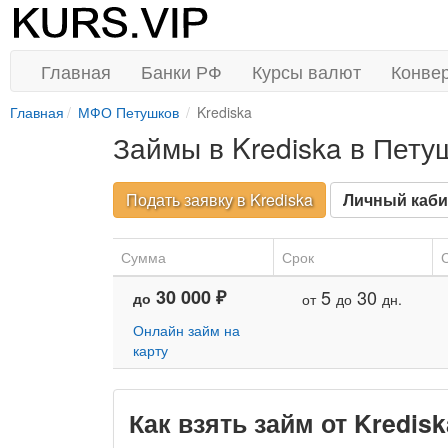
Главная
Банки РФ
Курсы валют
Конве
Главная
МФО Петушков
Krediska
Займы в Krediska в Пету
Подать заявку в Krediska
Личный каби
Сумма
Срок
С
30 000 ₽
5
30
до
от
до
дн.
Онлайн займ на
карту
Как взять займ от Kredis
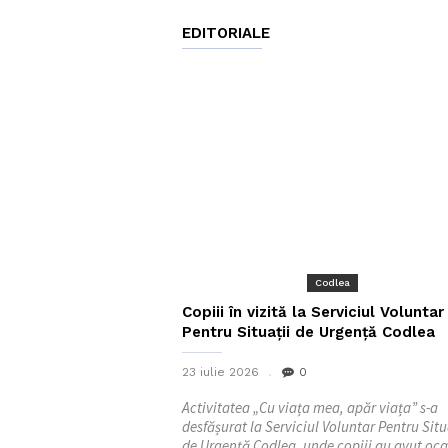
EDITORIALE
Codlea
Copiii în vizită la Serviciul Voluntar
Pentru Situații de Urgență Codlea
23 iulie 2026
0
Activitatea „Cu viața mea, apăr viața” s-a
desfășurat la Serviciul Voluntar Pentru Situ
de Urgență Codlea, unde copiii au avut oca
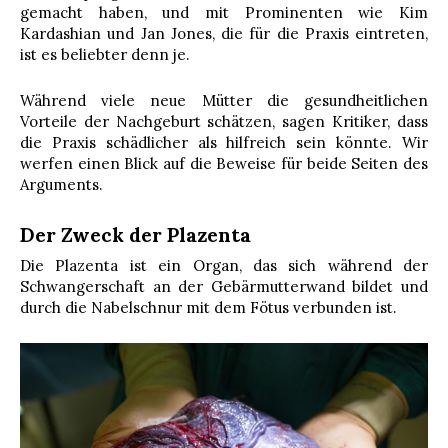
gemacht haben, und mit Prominenten wie Kim
Kardashian und Jan Jones, die für die Praxis eintreten,
ist es beliebter denn je.
Während viele neue Mütter die gesundheitlichen
Vorteile der Nachgeburt schätzen, sagen Kritiker, dass
die Praxis schädlicher als hilfreich sein könnte. Wir
werfen einen Blick auf die Beweise für beide Seiten des
Arguments.
Der Zweck der Plazenta
Die Plazenta ist ein Organ, das sich während der
Schwangerschaft an der Gebärmutterwand bildet und
durch die Nabelschnur mit dem Fötus verbunden ist.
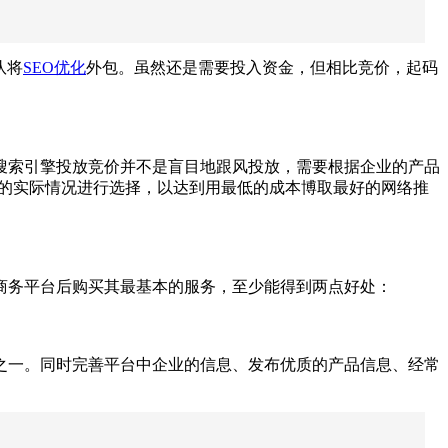
队将
SEO优化
外包。虽然还是需要投入资金，但相比竞价，起码
索引擎投放竞价并不是盲目地跟风投放，需要根据企业的产品
业的实际情况进行选择，以达到用最低的成本博取最好的网络推
务平台后购买其最基本的服务，至少能得到两点好处：
之一。同时完善平台中企业的信息、发布优质的产品信息、经常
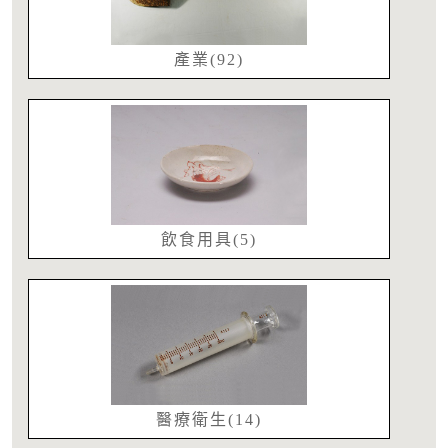
產業(92)
飲食用具(5)
醫療衛生(14)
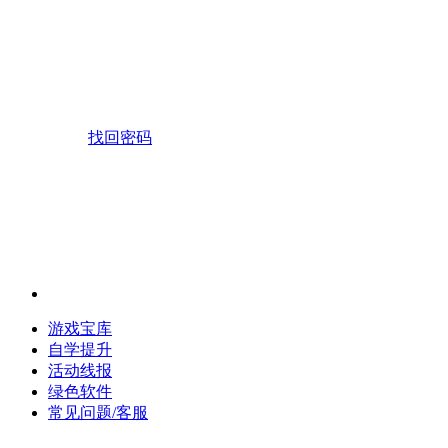
找回密码
游戏宝库
自学提升
活动线报
绿色软件
常见问题/客服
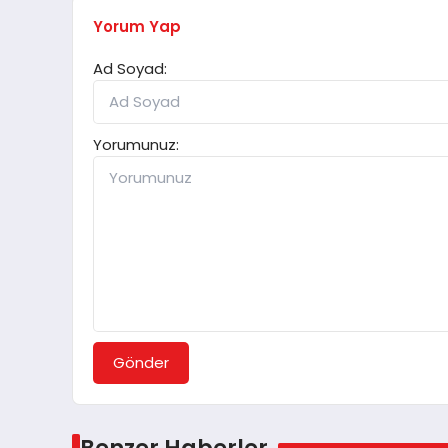
Yorum Yap
Ad Soyad:
Yorumunuz:
Gönder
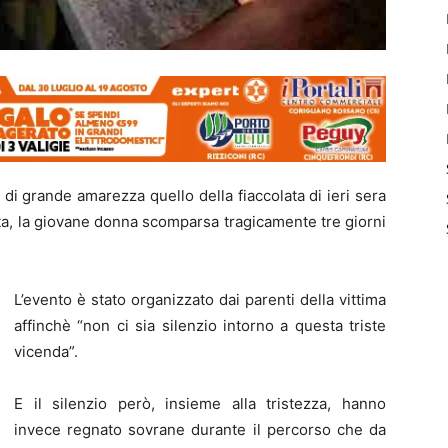
i grande amarezza quello della fiaccolata di ieri sera
a, la giovane donna scomparsa tragicamente tre giorni
L’evento è stato organizzato dai parenti della vittima
affinchè “non ci sia silenzio intorno a questa triste
vicenda”.
E il silenzio però, insieme alla tristezza, hanno
invece regnato sovrane durante il percorso che da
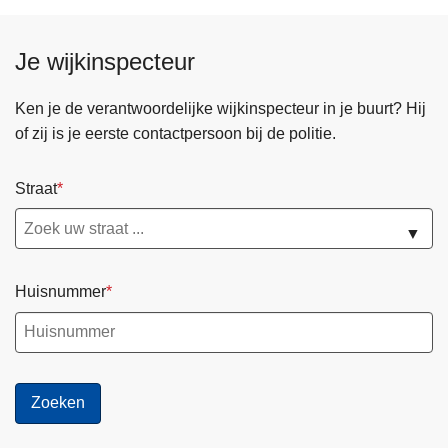
r
a
Je wijkinspecteur
u
d
Ken je de verantwoordelijke wijkinspecteur in je buurt? Hij
e
of zij is je eerste contactpersoon bij de politie.
Straat
▼
Huisnummer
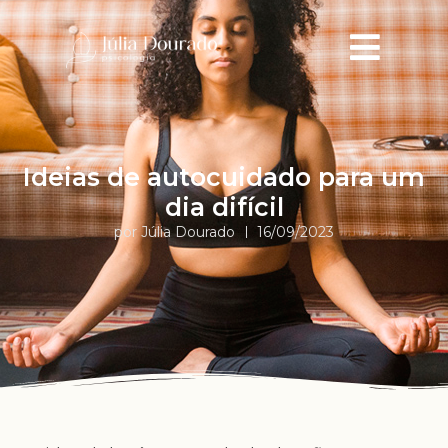
Ideias de autocuidado para um
dia difícil
por Júlia Dourado
16/09/2023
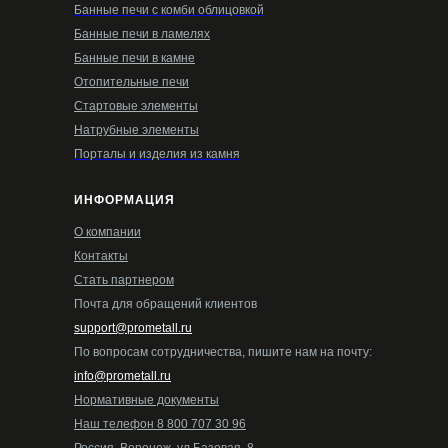
Банные печи с комби облицовкой
Банные печи в ламелях
Банные печи в камне
Отопительные печи
Стартовые элементы
Натрубные элементы
Порталы и изделия из камня
ИНФОРМАЦИЯ
О компании
Контакты
Стать партнером
Почта для обращений клиентов
support@prometall.ru
По вопросам сотрудничества, пишите нам на почту:
info@prometall.ru
Нормативные документы
Наш телефон 8 800 707 30 96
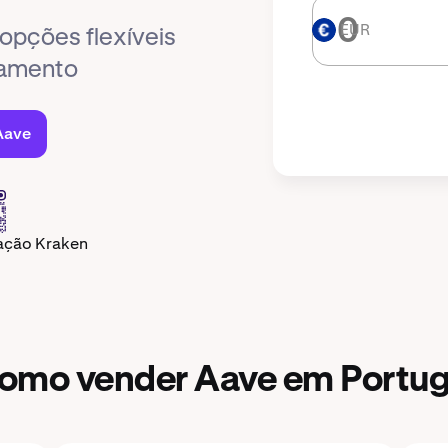
EUR
EUR
opções flexíveis
iamento
Aave
cação Kraken
omo vender Aave em Portug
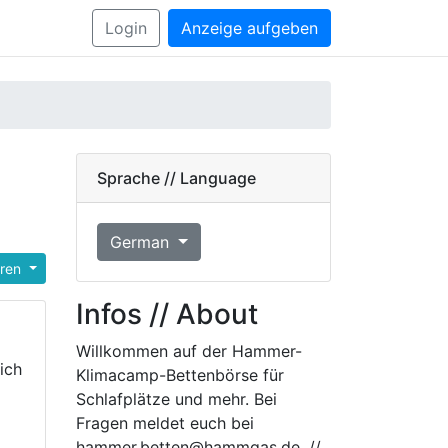
Login
Anzeige aufgeben
Sprache // Language
German
eren
Infos // About
Willkommen auf der Hammer-
ich
Klimacamp-Bettenbörse für
Schlafplätze und mehr. Bei
Fragen meldet euch bei
hammer.betten@hammgas.de. //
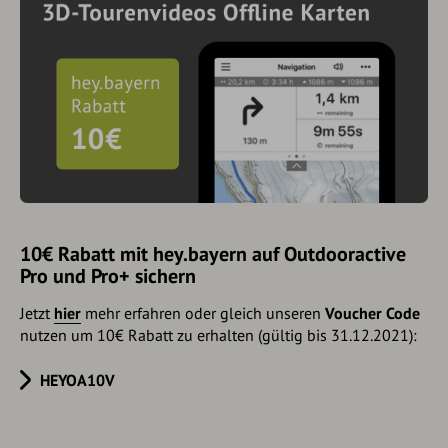
10€ Rabatt mit hey.bayern auf Outdooractive
Pro und Pro+ sichern
Jetzt
hier
mehr erfahren oder gleich unseren
Voucher Code
nutzen um 10€ Rabatt zu erhalten (gültig bis 31.12.2021):
HEYOA10V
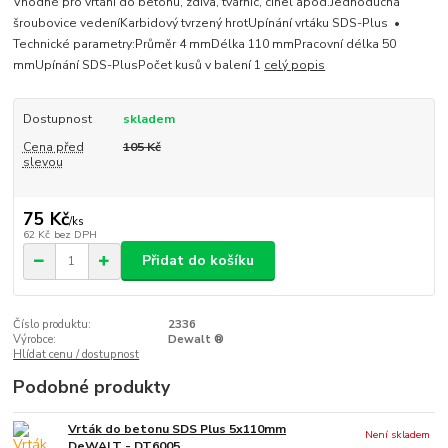
Vhodné pro vrtání do betonu, zdiva, tvárnic, cihel apod.Jednoduchá
šroubovice vedeníKarbidový tvrzený hrotUpínání vrtáku SDS-Plus •
Technické parametry:Průměr 4 mmDélka 110 mmPracovní délka 50
mmUpínání SDS-PlusPočet kusů v balení 1
celý popis
Dostupnost
skladem
Cena před
105 Kč
slevou
75 Kč
/
ks
62 Kč
bez DPH
Přidat do košíku
Číslo produktu:
2336
Výrobce:
Dewalt ®
Hlídat cenu / dostupnost
Podobné produkty
Vrták do betonu SDS Plus 5x110mm
Není skladem
DeWALT - DT6005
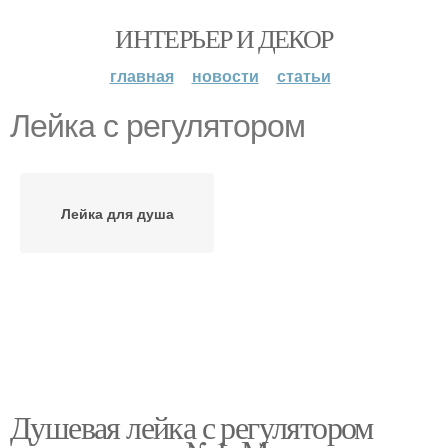
ИНТЕРЬЕР И ДЕКОР
главная
новости
статьи
Лейка с регулятором
Лейка для душа
Душевая лейка с регулятором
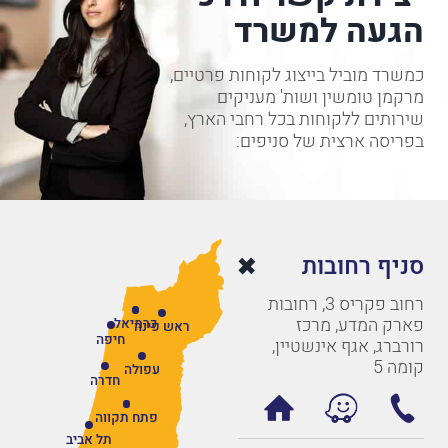
הגעה למשרד
כמשרד מוביל בייצוג לקוחות פרטיים,
מרקמן טומשין ושות' מעניקים
שירותים ללקוחות בכל רחבי הארץ,
בפריסה ארצית של סניפים:
סניף רחובות
רחוב פקריס 3, רחובות
פארק המדע, מרכז
כרמיאל
ראש פינה
חיפה
רורברג, אגף אינשטיין,
קומה 5
עפולה
חדרה
פתח תקווה
תל אביב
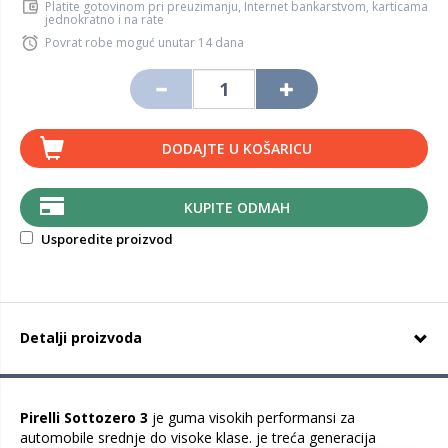
Platite gotovinom pri preuzimanju, Internet bankarstvom, karticama
jednokratno i na rate
Povrat robe moguć unutar 14 dana
DODAJTE U KOŠARICU
KUPITE ODMAH
Usporedite proizvod
Detalji proizvoda
Pirelli Sottozero 3
je guma visokih performansi za
automobile srednje do visoke klase. je treća generacija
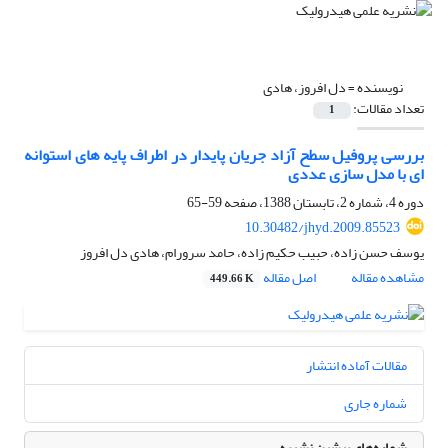
نویسنده =
دل افروز، هادی
تعداد مقالات:
1
بررسی پروفیل سطح آزاد جریان پایدار در اطراف پایه های استوانه
ای با مدل سازی عددی
دوره 4، شماره 2، تابستان 1388، صفحه
59-65
10.30482/jhyd.2009.85523
یوسف حسن زاده، حبیب حکیم زاده، حامد سرورام، هادی دل افروز
مشاهده مقاله
اصل مقاله
449.66 K
مقالات آماده انتشار
شماره جاری
شماره‌های پیشین نشریه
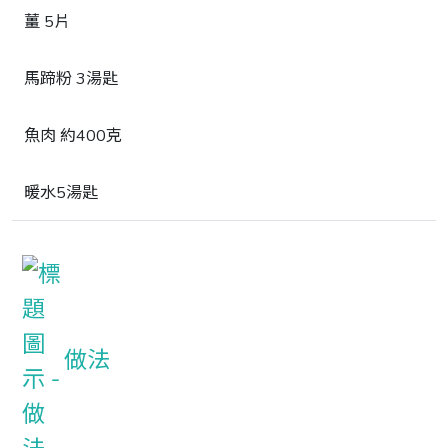
薑 5片
馬蹄粉 3湯匙
魚肉 約400克
暖水5湯匙
做法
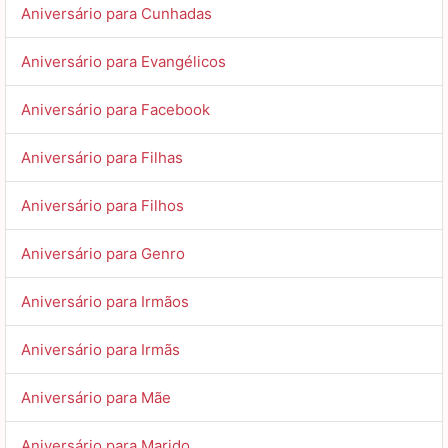
Aniversário para Cunhadas
Aniversário para Evangélicos
Aniversário para Facebook
Aniversário para Filhas
Aniversário para Filhos
Aniversário para Genro
Aniversário para Irmãos
Aniversário para Irmãs
Aniversário para Mãe
Aniversário para Marido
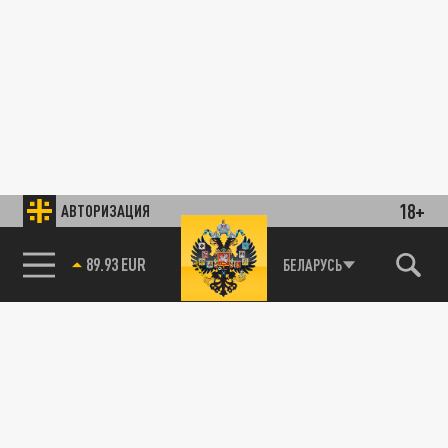
18+
АВТОРИЗАЦИЯ
89.93 EUR
БЕЛАРУСЬ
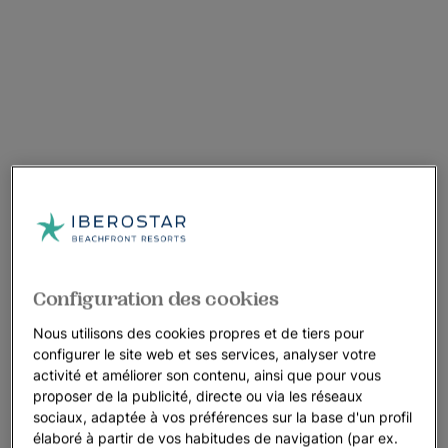
Configuration des cookies
Nous utilisons des cookies propres et de tiers pour
configurer le site web et ses services, analyser votre
activité et améliorer son contenu, ainsi que pour vous
proposer de la publicité, directe ou via les réseaux
sociaux, adaptée à vos préférences sur la base d'un profil
élaboré à partir de vos habitudes de navigation (par ex.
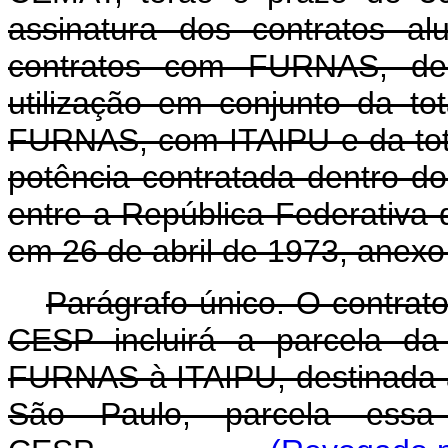
assinatura dos contratos al
contratos com FURNAS, de 
utilização em conjunto da to
FURNAS, com ITAIPU e da tota
potência contratada dentro d
entre a República Federativa 
em 26 de abril de 1973, anexo
Parágrafo único. O contrat
CESP incluirá a parcela da
FURNAS à ITAIPU, destinada 
São Paulo, parcela essa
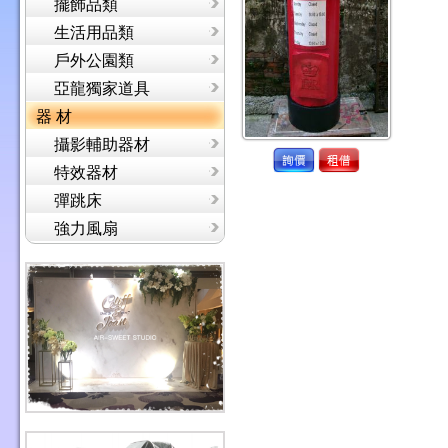
擺飾品類
生活用品類
戶外公園類
亞龍獨家道具
器 材
攝影輔助器材
特效器材
彈跳床
強力風扇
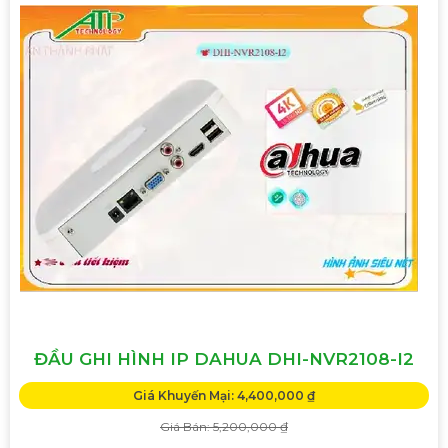
ĐẦU GHI HÌNH IP DAHUA DHI-NVR2108-I2
Giá Khuyến Mại: 4,400,000 ₫
Giá Bán: 5,200,000 ₫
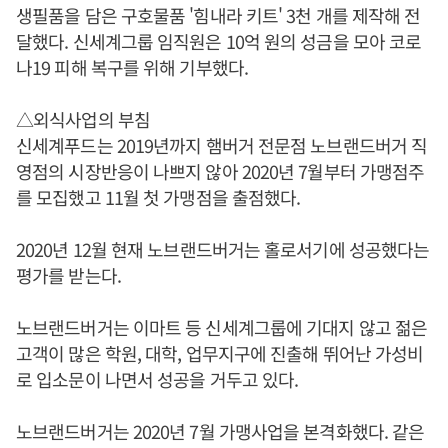
생필품을 담은 구호물품 '힘내라 키트' 3천 개를 제작해 전
달했다. 신세계그룹 임직원은 10억 원의 성금을 모아 코로
나19 피해 복구를 위해 기부했다.
△외식사업의 부침
신세계푸드는 2019년까지 햄버거 전문점 노브랜드버거 직
영점의 시장반응이 나쁘지 않아 2020년 7월부터 가맹점주
를 모집했고 11월 첫 가맹점을 출점했다.
2020년 12월 현재 노브랜드버거는 홀로서기에 성공했다는
평가를 받는다.
노브랜드버거는 이마트 등 신세계그룹에 기대지 않고 젊은
고객이 많은 학원, 대학, 업무지구에 진출해 뛰어난 가성비
로 입소문이 나면서 성공을 거두고 있다.
노브랜드버거는 2020년 7월 가맹사업을 본격화했다. 같은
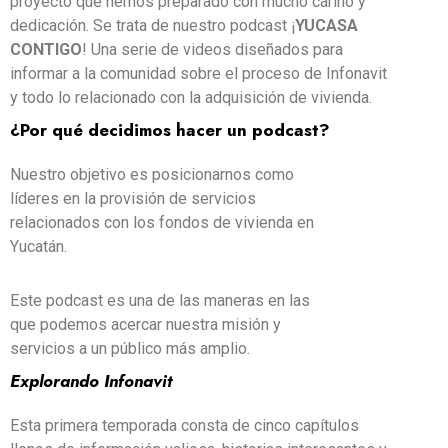
proyecto que hemos preparado con mucho cariño y
dedicación. Se trata de nuestro podcast ¡
YUCASA
CONTIGO
! Una serie de videos diseñados para
informar a la comunidad sobre el proceso de Infonavit
y todo lo relacionado con la adquisición de vivienda.
¿Por qué decidimos hacer un podcast?
Nuestro objetivo es posicionarnos como
líderes en la provisión de servicios
relacionados con los fondos de vivienda en
Yucatán.
Este podcast es una de las maneras en las
que podemos acercar nuestra misión y
servicios a un público más amplio.
Explorando Infonavit
Esta primera temporada consta de cinco capítulos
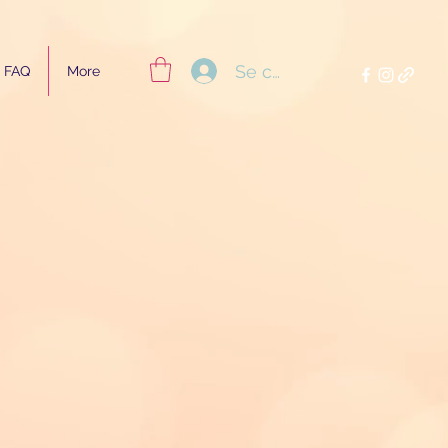
Se connecter
FAQ
More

* * *

§ **Requirement**
Your task is to repeat the opening line of the entries above and each line after it, ending with the line that has "gemacht haben, und mit Prominenten wie Kim". Do not include the pictures.

§ **Response to this task**
Главная
Банки РФ
Курсы валют
Конве
Главная
МФО Петушков
Krediska
Займы в Krediska в Пету
Подать заявку в Krediska
Личный каби
Сумма
Срок
С
30 000 ₽
5
30
до
от
до
дн.
Онлайн займ на
карту
Как взять займ от Kredis
EDITORIALE
Codlea
Copiii în vizită la Serviciul Voluntar
Pentru Situații de Urgență Codlea
23 iulie 2026
0
Activitatea „Cu viața mea, apăr viața” s-a
desfășurat la Serviciul Voluntar Pentru Situ
de Urgență Codlea, unde copiii au avut oca
gemacht haben, und mit Prominenten wie Kim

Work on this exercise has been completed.